Mexico and the World Bank
For over a decade, the Government of Mexico and the World Bank have been working together to improve the country’s disaster risk management system and secure its economic and financial standing in the event of future disasters. Mexico has one of the most sophisticated financial protection strategies against disasters amongst middle-income countries, as part of their overall Civil Protection system. Over the years, it has been able to establish, and continuously improve, an effective system for allocating resources for emergency response, rehabilitation and reconstruction, built around the Natural Disasters Fund (FONDEN) and comprised of a variety of risk transfer instruments.
The country’s ongoing commitment to developing innovative and sustainable financial protection strategies against disasters has significantly secured the country’s ability to respond to human and infrastructure needs in the event of disasters. However, effective prevention and risk reduction and its linkages to the overall financial protection strategy against disasters remain the main challenge in disaster risk management for Mexico. Today, the collaboration between the Government of Mexico and the World Bank focuses on supporting this key challenge of gradually shifting from an ex-post response and reconstruction approach to disasters to an ex-ante prevention and risk reduction approach.
A New Programmatic Approach
In 2012, the World Bank renewed its commitment to the Government of Mexico through a new Programmatic Approach in Disaster Risk Management. A Programmatic Approach organizes different activities and projects under one overarching objective. It is designed to establish a more effective collaboration between the World Bank and Mexico’s government by allowing for flexibility and responsiveness to meet evolving needs within a particular subject. This ongoing partnership between Mexico’s government and the World Bank has served to increase the understanding of the country’s major disaster risk management levers; identify constraints and challenges that persist; and strengthen the capacity of key government stakeholders to advocate for, and implement, disaster preparedness and risk reduction measures.
This comprehensive approach is founded on three main pillars:
- Strengthening Mexico’s existing disaster risk management systems.
- Supporting disaster and climate resilience activities across a wide range of sectors.
- Fostering collaboration, exchanges and partnerships around disaster risk management within the region and beyond.
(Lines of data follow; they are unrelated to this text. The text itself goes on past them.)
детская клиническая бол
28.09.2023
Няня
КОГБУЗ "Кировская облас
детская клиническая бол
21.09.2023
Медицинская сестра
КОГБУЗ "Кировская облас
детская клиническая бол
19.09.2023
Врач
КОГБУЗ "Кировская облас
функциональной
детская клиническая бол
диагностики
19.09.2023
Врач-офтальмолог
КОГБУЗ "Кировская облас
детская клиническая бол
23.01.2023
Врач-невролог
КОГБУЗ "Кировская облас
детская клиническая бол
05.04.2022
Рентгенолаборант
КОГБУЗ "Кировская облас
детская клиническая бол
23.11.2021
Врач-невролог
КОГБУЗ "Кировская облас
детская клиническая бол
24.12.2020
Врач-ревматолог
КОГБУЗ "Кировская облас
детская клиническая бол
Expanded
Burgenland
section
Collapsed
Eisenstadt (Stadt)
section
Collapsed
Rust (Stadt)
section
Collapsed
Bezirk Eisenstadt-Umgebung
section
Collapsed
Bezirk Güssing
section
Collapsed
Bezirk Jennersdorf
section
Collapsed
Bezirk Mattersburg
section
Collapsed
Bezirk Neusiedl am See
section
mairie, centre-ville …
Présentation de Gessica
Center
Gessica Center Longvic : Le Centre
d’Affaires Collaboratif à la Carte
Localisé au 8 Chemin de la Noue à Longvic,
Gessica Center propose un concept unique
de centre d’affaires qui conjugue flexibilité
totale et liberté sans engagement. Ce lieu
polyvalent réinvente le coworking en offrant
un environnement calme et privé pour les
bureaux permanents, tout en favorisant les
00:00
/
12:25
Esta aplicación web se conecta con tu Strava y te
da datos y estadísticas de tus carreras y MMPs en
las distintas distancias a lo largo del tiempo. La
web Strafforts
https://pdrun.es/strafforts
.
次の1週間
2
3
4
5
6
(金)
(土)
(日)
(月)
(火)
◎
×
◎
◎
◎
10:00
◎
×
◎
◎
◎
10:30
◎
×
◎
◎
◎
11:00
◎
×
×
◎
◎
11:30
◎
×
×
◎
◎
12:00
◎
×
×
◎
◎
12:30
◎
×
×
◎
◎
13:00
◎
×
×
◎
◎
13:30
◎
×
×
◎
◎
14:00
Pillar 1: Strengthening Mexico’s existing disaster risk management systems
Under Pillar 1, the Government of Mexico and the World Bank seek to deepen understanding and broaden integration of disaster risk reduction measures in federal investments and improve monitoring and evaluation of financial protection strategies against disasters. They also aim to strengthen the capacity of state-level governments to assess, understand and manage fiscal disaster risk. Some activities involved in this process include:
- Analyzing the Federal Government’s investments in prevention and disaster risk reduction over a five-year period.
- Assessing the use of hazard and risk information - including geo-spatial, financial, actuarial and socio-economic information - in the Federal Government’s decision-making on disaster risk prevention and reduction.
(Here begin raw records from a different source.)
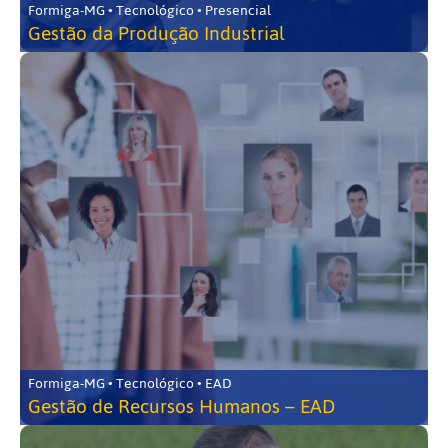
Formiga-MG • Tecnológico • Presencial
Gestão da Produção Industrial
Formiga-MG • Tecnológico • EAD
Gestão de Recursos Humanos – EAD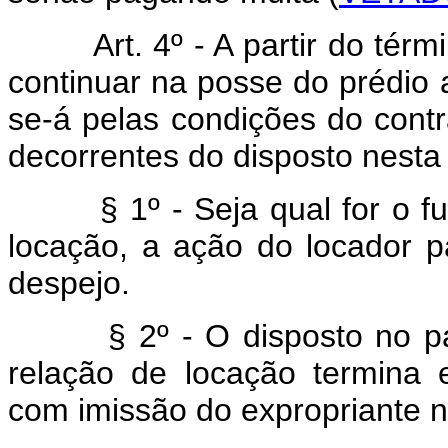
Art. 4º - A partir do términ
continuar na posse do prédio 
se-á pelas condições do cont
decorrentes do disposto nesta 
§ 1º - Seja qual for o fun
locação, a ação do locador p
despejo.
§ 2º - O disposto no parág
relação de locação termina 
com imissão do expropriante n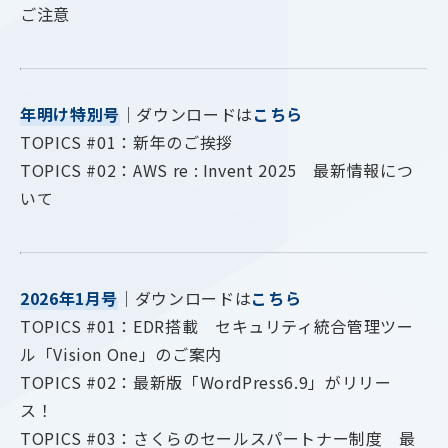
ご注意
年明け特別号
｜ダウンロードは
こちら
TOPICS #01：新年のご挨拶
TOPICS #02：AWS re : Invent 2025 最新情報につ
いて
2026年1月号
｜ダウンロードは
こちら
TOPICS #01：EDR搭載 セキュリティ統合管理ツー
ル「Vision One」のご案内
TOPICS #02：最新版「WordPress6.9」がリリー
ス！
TOPICS #03：さくらのセールスパートナー制度 最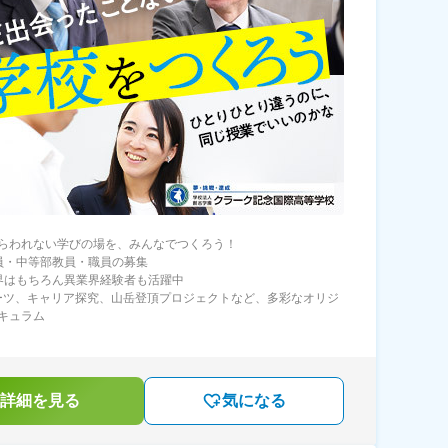
らわれない学びの場を、みんなでつくろう！
員・中等部教員・職員の募集
界はもちろん異業界経験者も活躍中
ポーツ、キャリア探究、山岳登頂プロジェクトなど、多彩なオリジ
キュラム
詳細を見る
気になる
- Assessing the impacts of investments through a number of case studies, as in the case study of Tabasco (see below).
- Formulating a strategy for integrated disaster risk financing at the subnational level through the development of a joint catastrophe risk transfer mechanism for Mexican States.
Disaster Risk Reduction and Prevention: The Case of Tabasco
In 2007, following the debilitating floods in Mexico’s state of Tabasco, President Felipe Calderon pledged to rebuild. Through the National Water Commission (CONAGUA), the federal government and the government of Tabasco worked together to design and implement the Integrated Hydraulic Plan of Tabasco (PHIT for its acronym in Spanish) which included short and medium term measures to reduce the risk of floods. These measures involved improving the overall hydraulic infrastructure of the state, optimizing the use of water resources and relocating the population to areas less prone to flooding.